The framers of the Fourteenth Amendment are both heroes and villains in the story of our constitutional progression ever closer to the ideal of equality first stated in the Declaration of Independence.  While the framers heroically fought for the broadest textual protection of equality in America’s constitutional history, these men (and they were all men), left untouched a number of odious forms of discrimination that today are universally recognized as blatant forms of inequality.  In 1866, the framers tolerated racial discrimination in voting, did not challenge miscegenation and segregation laws, and effectively wrote into the text of Section 2 of the Amendment an approval of laws that denied women the right to vote.  While the framers would launch a concerted attack on segregation in the 1870s, throughout Reconstruction they were not prepared to live up to the text’s universal guarantee of equality when it came to women’s equality.

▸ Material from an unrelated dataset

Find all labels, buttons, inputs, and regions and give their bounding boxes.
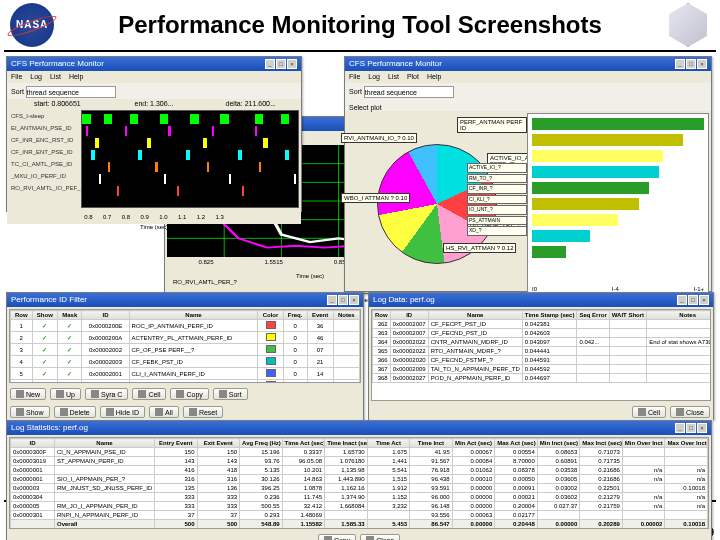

Happily, the constitutional struggle for equality did not end in 1868.  In later Amendments, including the Fifteenth Amendment and the Nineteenth Amendment, “We the People” strengthened our charter’s command of equality, while rejecting the notion that women are second-class citizens and that the right to vote is less than a fundamental right.  Most important, the Nineteenth Amendment repealed the portions of Section 2 of the Fourteenth Amendment that had allowed discrimination against women in voting rights.  In ratifying the Nineteenth Amendment, “We the People” determined that women must be treated as full and equal citizens with the same right to vote and participate in the public sphere as men, guaranteeing women what Justice Ruth Bader Ginsburg has called “full citizenship stature.”  With the ratification of the Nineteenth Amendment, the broad text of the Equal Protection Clause stands alone, free from the stain created by Section 2.  In this way, the full sweep of our constitutional history points to a broad reading of the text’s command of equality for all persons.

A plain reading of our Constitution’s text and history not only answers Justice Scalia’s cramped reading of the Equal Protection Clause, it is also central to the constitutional arguments for marriage equality made, for example, by Ted Olson and David Boies in the Perry litigation, which is currently awaiting a ruling by the California Supreme Court on the standing of the only remaining defendants, the Proposition 8 ballot proponents.  Should the Ninth Circuit reach the merits of Perry’s challenge, it should strike down Proposition 8.   State laws that deny gay men and lesbians the right to marry the person of their choosing run afoul of the Fourteenth Amendment’s central command of equality under the law and equality of rights, reflected in both the text and its history.  By depriving gay men and lesbians of one of our most cherished fundamental rights, these state laws treat them as second-class, inferior persons, unworthy of having their loving relationships recognized.  The text of the Fourteenth Amendment secures the same rights and the same protection of the law to all persons, including fundamental rights such as the right to marry.